Listed entries
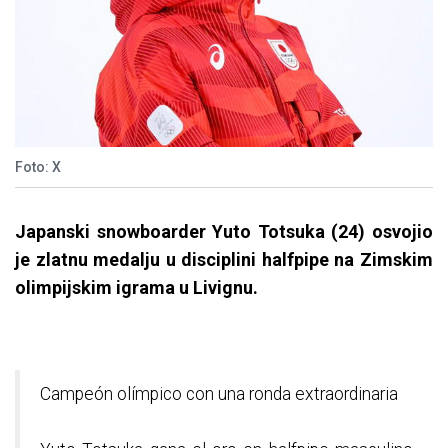
Foto: X
Japanski snowboarder Yuto Totsuka (24) osvojio
je zlatnu medalju u disciplini halfpipe na Zimskim
olimpijskim igrama u Livignu.
Campeón olímpico con una ronda extraordinaria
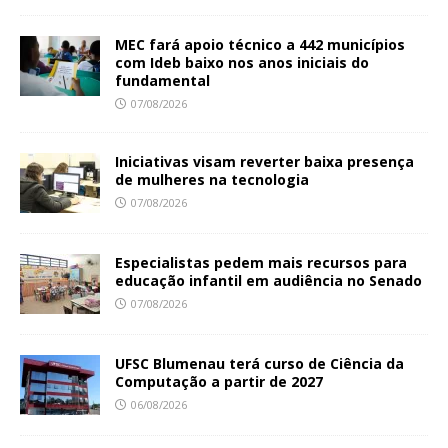
MEC fará apoio técnico a 442 municípios
com Ideb baixo nos anos iniciais do
fundamental
07/08/2026
Iniciativas visam reverter baixa presença
de mulheres na tecnologia
07/08/2026
Especialistas pedem mais recursos para
educação infantil em audiência no Senado
07/08/2026
UFSC Blumenau terá curso de Ciência da
Computação a partir de 2027
06/08/2026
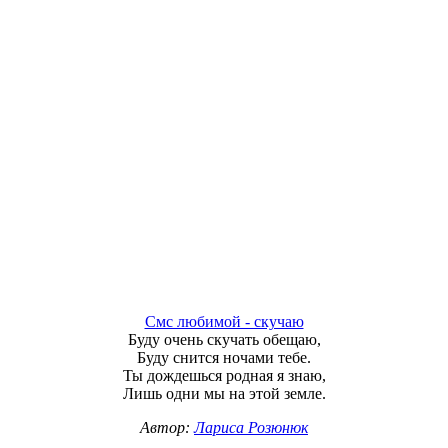
Смс любимой - скучаю
Буду очень скучать обещаю,
Буду снится ночами тебе.
Ты дождешься родная я знаю,
Лишь одни мы на этой земле.
Автор:
Лариса Розюнюк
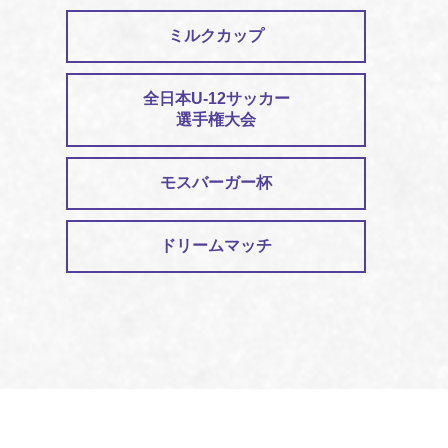
ミルクカップ
全日本U-12サッカー
選手権大会
モスバーガー杯
ドリームマッチ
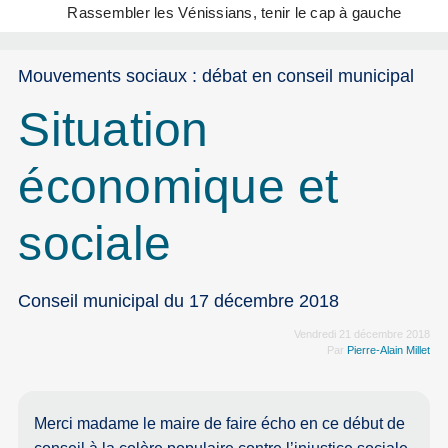
Rassembler les Vénissians, tenir le cap à gauche
Mouvements sociaux : débat en conseil municipal
Situation
économique et
sociale
Conseil municipal du 17 décembre 2018
Vendredi 21 décembre 2018
Par
Pierre-Alain Millet
Merci madame le maire de faire écho en ce début de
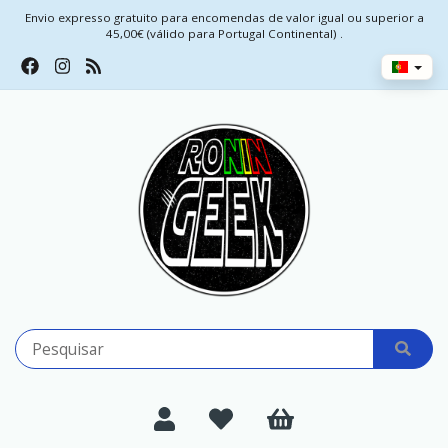
Envio expresso gratuito para encomendas de valor igual ou superior a
45,00€ (válido para Portugal Continental) .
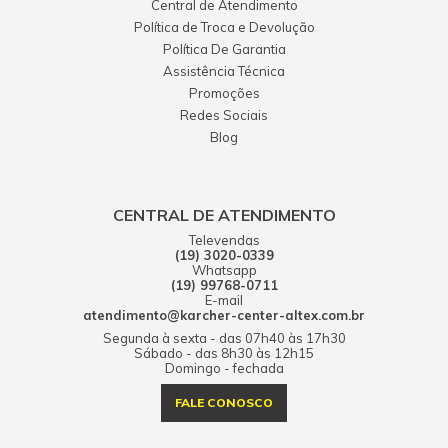
Central de Atendimento
Política de Troca e Devolução
Política De Garantia
Assistência Técnica
Promoções
Redes Sociais
Blog
CENTRAL DE ATENDIMENTO
Televendas
(19) 3020-0339
Whatsapp
(19) 99768-0711
E-mail
atendimento@karcher-center-altex.com.br
Segunda à sexta - das 07h40 às 17h30
Sábado - das 8h30 às 12h15
Domingo - fechada
FALE CONOSCO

Task description
For the word "Política", return every line of the records that holds it.

Exercise response
Política de Troca e Devolução
Política De Garantia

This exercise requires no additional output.